**Task to carry out**. Search term "caption": copy each line of the data containing it.

**Data for this task**.
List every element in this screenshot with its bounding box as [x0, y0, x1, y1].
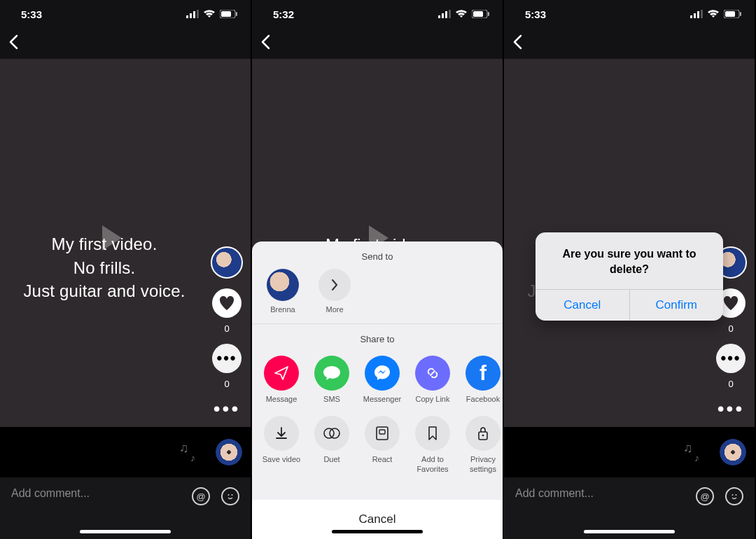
svg-point-8	[232, 494, 233, 496]
cellular-icon	[186, 10, 199, 18]
svg-rect-9	[438, 15, 440, 18]
status-bar: 5:32	[252, 0, 503, 28]
share-sms[interactable]: SMS	[312, 356, 351, 403]
alert-message: Are you sure you want to delete?	[536, 232, 723, 289]
wifi-icon	[455, 10, 468, 18]
screen-share-sheet: 5:32 My first video. Send to Brenna	[252, 0, 504, 539]
svg-point-7	[228, 494, 230, 496]
link-icon	[424, 365, 441, 382]
svg-rect-6	[236, 12, 237, 16]
svg-rect-1	[190, 13, 192, 18]
more-circle	[318, 269, 351, 301]
svg-rect-0	[186, 15, 188, 18]
video-player[interactable]: My first video. No frills. Just guitar a…	[0, 59, 251, 539]
back-button[interactable]	[8, 34, 18, 52]
action-duet[interactable]: Duet	[312, 416, 351, 475]
action-label: Privacy settings	[463, 455, 503, 475]
duet-icon	[323, 426, 341, 440]
svg-point-16	[324, 428, 334, 438]
status-indicators	[438, 10, 490, 18]
svg-rect-14	[473, 11, 483, 17]
action-react[interactable]: React	[363, 416, 402, 475]
share-label: SMS	[312, 395, 351, 403]
emoji-button[interactable]	[221, 487, 239, 505]
facebook-icon: f	[479, 361, 486, 385]
battery-icon	[220, 10, 238, 18]
author-avatar[interactable]	[211, 246, 243, 279]
share-label: Copy Link	[413, 395, 452, 403]
send-target-label: Brenna	[265, 305, 301, 314]
paper-plane-icon	[273, 365, 290, 382]
lock-icon	[477, 426, 489, 441]
svg-rect-2	[193, 11, 195, 18]
alert-confirm-button[interactable]: Confirm	[630, 290, 724, 321]
comment-bar: Add comment... @	[0, 477, 251, 539]
action-save-video[interactable]: Save video	[262, 416, 301, 475]
music-strip: ♫ ♪	[0, 427, 251, 477]
caption-line-2: No frills.	[0, 256, 209, 280]
svg-point-21	[482, 435, 484, 437]
contact-avatar	[267, 269, 299, 301]
svg-rect-15	[488, 12, 489, 16]
comment-input[interactable]: Add comment...	[11, 487, 185, 500]
comment-icons: @	[192, 487, 239, 505]
like-button[interactable]	[212, 288, 241, 318]
action-label: Save video	[262, 455, 301, 465]
top-nav	[0, 28, 251, 59]
side-actions: 0 ••• 0 •••	[210, 246, 244, 419]
caption-line-3: Just guitar and voice.	[0, 279, 209, 303]
home-indicator[interactable]	[332, 530, 423, 533]
comment-count: 0	[224, 379, 229, 389]
share-facebook[interactable]: f Facebook	[463, 356, 503, 403]
svg-rect-3	[197, 10, 199, 18]
smile-icon	[225, 491, 235, 501]
sound-disc[interactable]	[216, 439, 242, 465]
cancel-button[interactable]: Cancel	[252, 500, 503, 539]
react-icon	[375, 426, 389, 441]
cellular-icon	[438, 10, 451, 18]
svg-rect-5	[221, 11, 231, 17]
speech-bubble-icon	[323, 365, 341, 382]
top-nav	[252, 28, 503, 59]
svg-rect-11	[445, 11, 447, 18]
share-label: Messenger	[363, 395, 402, 403]
heart-icon	[218, 295, 235, 311]
like-count: 0	[224, 323, 229, 334]
send-target-more[interactable]: More	[316, 269, 353, 314]
share-button[interactable]: •••	[214, 399, 240, 419]
svg-rect-19	[379, 430, 385, 434]
share-message[interactable]: Message	[262, 356, 301, 403]
bookmark-icon	[427, 426, 438, 441]
share-label: Facebook	[463, 395, 503, 403]
action-label: Duet	[312, 455, 351, 465]
download-icon	[274, 426, 289, 441]
send-to-row: Brenna More	[252, 269, 503, 323]
caption-line-1: My first video.	[0, 232, 209, 256]
svg-rect-12	[449, 10, 451, 18]
mention-button[interactable]: @	[192, 487, 210, 505]
status-bar: 5:33	[0, 0, 251, 28]
send-target-brenna[interactable]: Brenna	[265, 269, 301, 314]
music-note-icon: ♫ ♪	[178, 438, 206, 466]
send-target-label: More	[316, 305, 353, 314]
ellipsis-icon: •••	[216, 349, 237, 368]
action-favorites[interactable]: Add to Favorites	[413, 416, 452, 475]
home-indicator[interactable]	[80, 530, 171, 533]
actions-row: Save video Duet React Add to Favorites P…	[252, 412, 503, 482]
share-copy-link[interactable]: Copy Link	[413, 356, 452, 403]
messenger-icon	[373, 364, 391, 382]
share-messenger[interactable]: Messenger	[363, 356, 402, 403]
svg-point-17	[330, 428, 340, 438]
video-caption: My first video. No frills. Just guitar a…	[0, 232, 209, 303]
alert-cancel-button[interactable]: Cancel	[536, 290, 630, 321]
delete-alert: Are you sure you want to delete? Cancel …	[536, 232, 723, 321]
share-sheet: Send to Brenna More Share to Message S	[252, 241, 503, 539]
status-indicators	[186, 10, 238, 18]
comment-button[interactable]: •••	[212, 344, 241, 373]
cancel-label: Cancel	[359, 512, 396, 526]
share-to-row: Message SMS Messenger Copy Link f Facebo…	[252, 351, 503, 412]
back-button[interactable]	[260, 34, 270, 52]
alert-buttons: Cancel Confirm	[536, 289, 723, 321]
action-privacy[interactable]: Privacy settings	[463, 416, 503, 475]
share-to-heading: Share to	[252, 324, 503, 351]
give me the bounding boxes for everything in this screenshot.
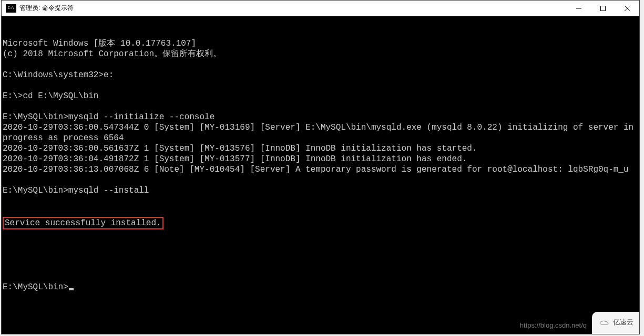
current-prompt-line: E:\MySQL\bin> [3,282,638,292]
maximize-button[interactable] [591,1,615,16]
minimize-icon [576,6,581,11]
terminal-line [3,101,638,112]
terminal-line [3,175,638,185]
titlebar[interactable]: C:\ 管理员: 命令提示符 [2,1,639,16]
cloud-icon [598,319,611,327]
terminal-line: E:\>cd E:\MySQL\bin [3,91,638,101]
window-title: 管理员: 命令提示符 [19,4,74,13]
cmd-icon: C:\ [6,4,16,13]
brand-badge: 亿速云 [592,312,639,334]
terminal-line: E:\MySQL\bin>mysqld --initialize --conso… [3,112,638,122]
terminal-line [3,250,638,261]
prompt-text: E:\MySQL\bin> [3,282,68,292]
brand-text: 亿速云 [613,318,633,328]
terminal-line: E:\MySQL\bin>mysqld --install [3,185,638,196]
terminal-line: 2020-10-29T03:36:13.007068Z 6 [Note] [MY… [3,164,638,175]
terminal-line: 2020-10-29T03:36:00.547344Z 0 [System] [… [3,122,638,143]
terminal-line: 2020-10-29T03:36:00.561637Z 1 [System] [… [3,143,638,154]
terminal-line: (c) 2018 Microsoft Corporation。保留所有权利。 [3,49,638,59]
watermark-url: https://blog.csdn.net/q [520,320,587,331]
maximize-icon [600,6,606,11]
minimize-button[interactable] [567,1,591,16]
close-icon [625,6,630,11]
terminal-line [3,59,638,70]
close-button[interactable] [615,1,639,16]
terminal-line: 2020-10-29T03:36:04.491872Z 1 [System] [… [3,154,638,164]
cursor [69,288,74,290]
svg-rect-1 [601,6,606,10]
terminal-line [3,80,638,91]
terminal-line: Microsoft Windows [版本 10.0.17763.107] [3,38,638,49]
highlighted-output: Service successfully installed. [3,217,163,229]
terminal-output[interactable]: Microsoft Windows [版本 10.0.17763.107](c)… [2,16,639,334]
cmd-window: C:\ 管理员: 命令提示符 Microsoft Windows [版本 10.… [1,0,640,334]
terminal-line: C:\Windows\system32>e: [3,70,638,80]
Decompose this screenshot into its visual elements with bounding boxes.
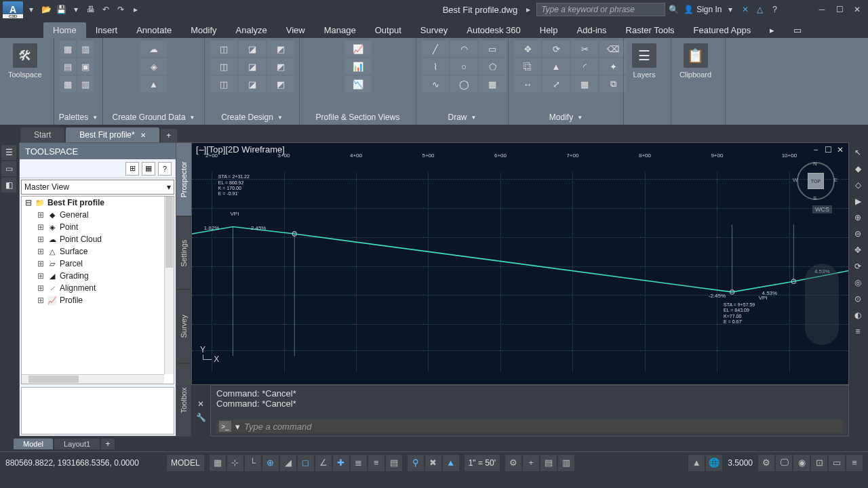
tab-help[interactable]: Help [530,22,568,38]
status-space[interactable]: MODEL [167,455,204,471]
user-icon[interactable]: 👤 [682,3,695,16]
rstrip-btn-5[interactable]: ⊕ [850,210,865,225]
panel-profile-section[interactable]: Profile & Section Views [305,110,410,125]
exchange-icon[interactable]: ✕ [738,3,752,16]
panel-create-design[interactable]: Create Design▼ [210,110,294,125]
vp-maximize-icon[interactable]: ☐ [823,144,833,155]
design-btn-3[interactable]: ◩ [267,41,294,57]
tab-panel-icon[interactable]: ▭ [784,22,811,38]
tab-home[interactable]: Home [43,22,86,38]
status-gear-icon[interactable]: ⚙ [505,455,521,471]
palette-btn-5[interactable]: ▦ [60,76,76,92]
tree-item-grading[interactable]: ⊞◢Grading [22,270,164,282]
tree-item-surface[interactable]: ⊞△Surface [22,245,164,258]
status-osnap-icon[interactable]: ◻ [298,455,314,471]
navigation-bar[interactable] [805,264,839,345]
draw-ellipse-icon[interactable]: ◯ [450,76,477,92]
status-clean-icon[interactable]: ▭ [829,455,845,471]
status-ws-icon[interactable]: ⚙ [758,455,774,471]
profile-btn-3[interactable]: 📉 [344,76,372,92]
tab-autodesk360[interactable]: Autodesk 360 [457,22,530,38]
palette-btn-1[interactable]: ▦ [60,41,76,57]
status-anno-icon[interactable]: ▲ [443,455,459,471]
status-iso-icon[interactable]: ◢ [280,455,296,471]
qat-redo-icon[interactable]: ↷ [114,3,127,16]
status-coordinates[interactable]: 880569.8822, 1931668.5356, 0.0000 [5,458,161,468]
ground-btn-3[interactable]: ▲ [140,76,167,92]
tab-analyze[interactable]: Analyze [226,22,277,38]
qat-new-icon[interactable]: ▾ [24,3,38,16]
qat-open-icon[interactable]: 📂 [39,3,53,16]
tree-scrollbar-v[interactable] [164,197,174,374]
help-icon[interactable]: ? [768,3,782,16]
cmd-close-icon[interactable]: ✕ [197,399,204,409]
rstrip-btn-9[interactable]: ◎ [850,275,865,290]
palette-btn-4[interactable]: ▣ [77,58,94,75]
status-av-icon[interactable]: ▤ [540,455,557,471]
tab-rastertools[interactable]: Raster Tools [616,22,684,38]
status-snap-icon[interactable]: ⊹ [227,455,243,471]
status-scale[interactable]: 1" = 50' [465,455,500,471]
leftstrip-btn-1[interactable]: ☰ [1,145,16,160]
draw-hatch-icon[interactable]: ▦ [479,76,506,92]
rstrip-btn-7[interactable]: ✥ [850,243,865,258]
erase-icon[interactable]: ⌫ [599,41,627,57]
tab-output[interactable]: Output [366,22,411,38]
scale-icon[interactable]: ⤢ [542,76,570,92]
vp-close-icon[interactable]: ✕ [835,144,846,155]
draw-spline-icon[interactable]: ∿ [422,76,449,92]
design-btn-1[interactable]: ◫ [210,41,237,57]
status-monitor-icon[interactable]: 🖵 [776,455,792,471]
sidetab-toolbox[interactable]: Toolbox [176,363,191,437]
copy-icon[interactable]: ⿻ [514,58,541,75]
status-dyn-icon[interactable]: ≣ [351,455,367,471]
viewcube[interactable]: TOP N S E W [797,162,835,200]
tree-scrollbar-h[interactable] [22,374,164,384]
file-tab-start[interactable]: Start [20,127,64,142]
status-ortho-icon[interactable]: └ [245,455,261,471]
file-tab-active[interactable]: Best Fit profile*✕ [66,127,159,142]
vp-minimize-icon[interactable]: − [810,144,821,155]
design-btn-5[interactable]: ◪ [239,58,266,75]
tree-root[interactable]: ⊟📁Best Fit profile [22,197,164,209]
ground-btn-2[interactable]: ◈ [140,58,167,75]
rstrip-btn-10[interactable]: ⊙ [850,291,865,306]
close-button[interactable]: ✕ [849,3,865,16]
status-globe-icon[interactable]: 🌐 [706,455,722,471]
design-btn-6[interactable]: ◩ [267,58,294,75]
draw-rect-icon[interactable]: ▭ [479,41,506,57]
tab-overflow-icon[interactable]: ▸ [760,22,784,38]
profile-btn-1[interactable]: 📈 [344,41,372,57]
ts-toolbar-btn-1[interactable]: ⊞ [125,162,139,176]
tab-survey[interactable]: Survey [411,22,457,38]
tree-item-point[interactable]: ⊞◈Point [22,221,164,233]
tab-view[interactable]: View [277,22,315,38]
panel-create-ground[interactable]: Create Ground Data▼ [108,110,199,125]
signin-link[interactable]: Sign In [696,5,722,14]
wcs-label[interactable]: WCS [812,205,832,214]
command-input[interactable]: >_ ▾ Type a command [216,420,843,433]
tab-manage[interactable]: Manage [315,22,366,38]
search-input[interactable]: Type a keyword or phrase [536,3,665,16]
rstrip-btn-8[interactable]: ⟳ [850,259,865,274]
status-otrack-icon[interactable]: ✚ [333,455,349,471]
rstrip-btn-6[interactable]: ⊖ [850,226,865,241]
qat-saveas-icon[interactable]: ▾ [69,3,83,16]
design-btn-9[interactable]: ◩ [267,76,294,92]
leftstrip-btn-2[interactable]: ▭ [1,161,16,176]
design-btn-8[interactable]: ◪ [239,76,266,92]
design-btn-7[interactable]: ◫ [210,76,237,92]
draw-line-icon[interactable]: ╱ [422,41,449,57]
qat-more-icon[interactable]: ▸ [129,3,142,16]
clipboard-button[interactable]: 📋Clipboard [677,41,714,110]
status-tpy-icon[interactable]: ▤ [386,455,402,471]
offset-icon[interactable]: ⧉ [599,76,627,92]
tab-insert[interactable]: Insert [86,22,127,38]
layout-tab-layout1[interactable]: Layout1 [54,439,100,449]
tab-modify[interactable]: Modify [181,22,226,38]
panel-draw[interactable]: Draw▼ [422,110,502,125]
rstrip-btn-3[interactable]: ◇ [850,178,865,192]
trim-icon[interactable]: ✂ [571,41,598,57]
viewport[interactable]: [‒][Top][2D Wireframe] − ☐ ✕ 2+00 3+00 4… [191,142,849,385]
status-lwt-icon[interactable]: ≡ [368,455,384,471]
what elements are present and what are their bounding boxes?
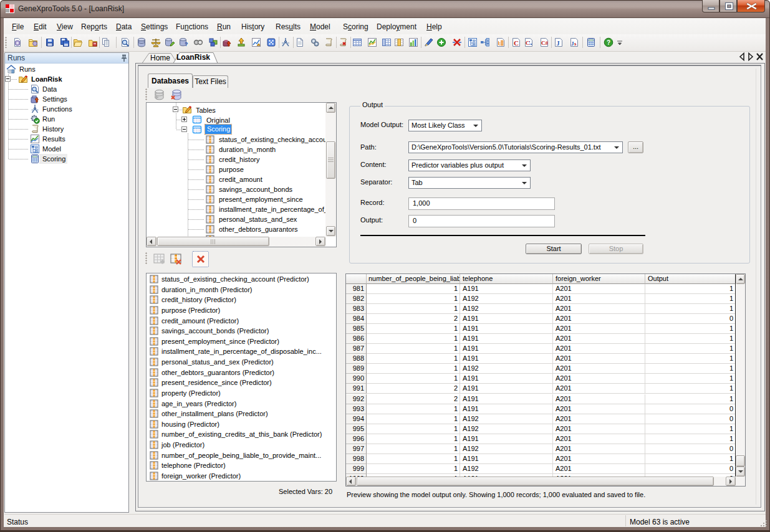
svg-text:s: s	[574, 40, 577, 47]
svg-text:C: C	[526, 40, 530, 46]
svg-text:C#: C#	[541, 40, 548, 46]
svg-text:J: J	[557, 40, 560, 47]
svg-text:?: ?	[607, 39, 610, 46]
svg-text:C: C	[514, 39, 519, 47]
svg-text:?: ?	[185, 41, 188, 47]
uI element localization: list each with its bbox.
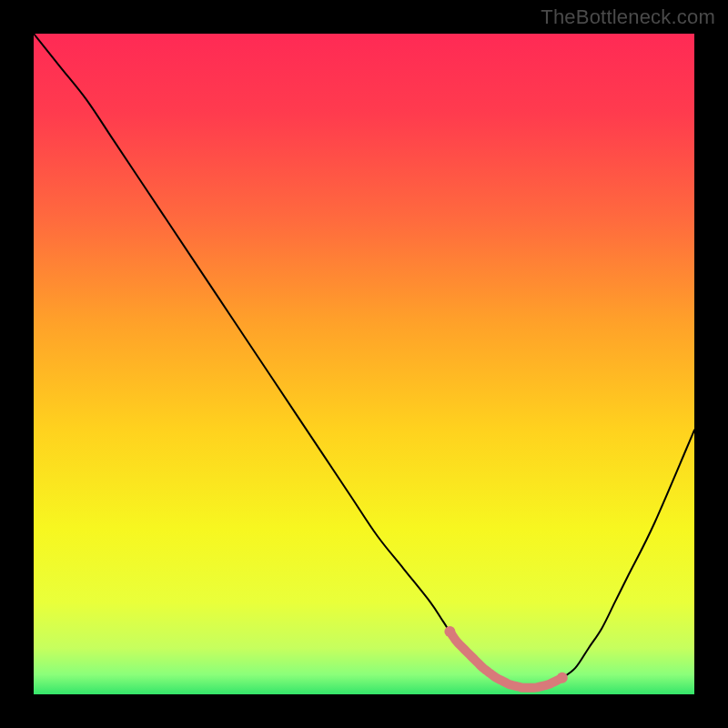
chart-frame: TheBottleneck.com	[0, 0, 728, 728]
plot-area	[34, 34, 694, 694]
optimal-range-end-dot	[557, 672, 568, 683]
gradient-background	[34, 34, 694, 694]
watermark-text: TheBottleneck.com	[541, 5, 715, 29]
optimal-range-start-dot	[444, 626, 455, 637]
bottleneck-chart-svg	[34, 34, 694, 694]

**Result**.
caption-line-2: No frills.	[0, 256, 209, 280]
caption-line-3: Just guitar and voice.	[0, 279, 209, 303]
caption-line-1: My first video.	[0, 232, 209, 256]
video-caption: My first video. No frills. Just guitar a…	[0, 232, 209, 303]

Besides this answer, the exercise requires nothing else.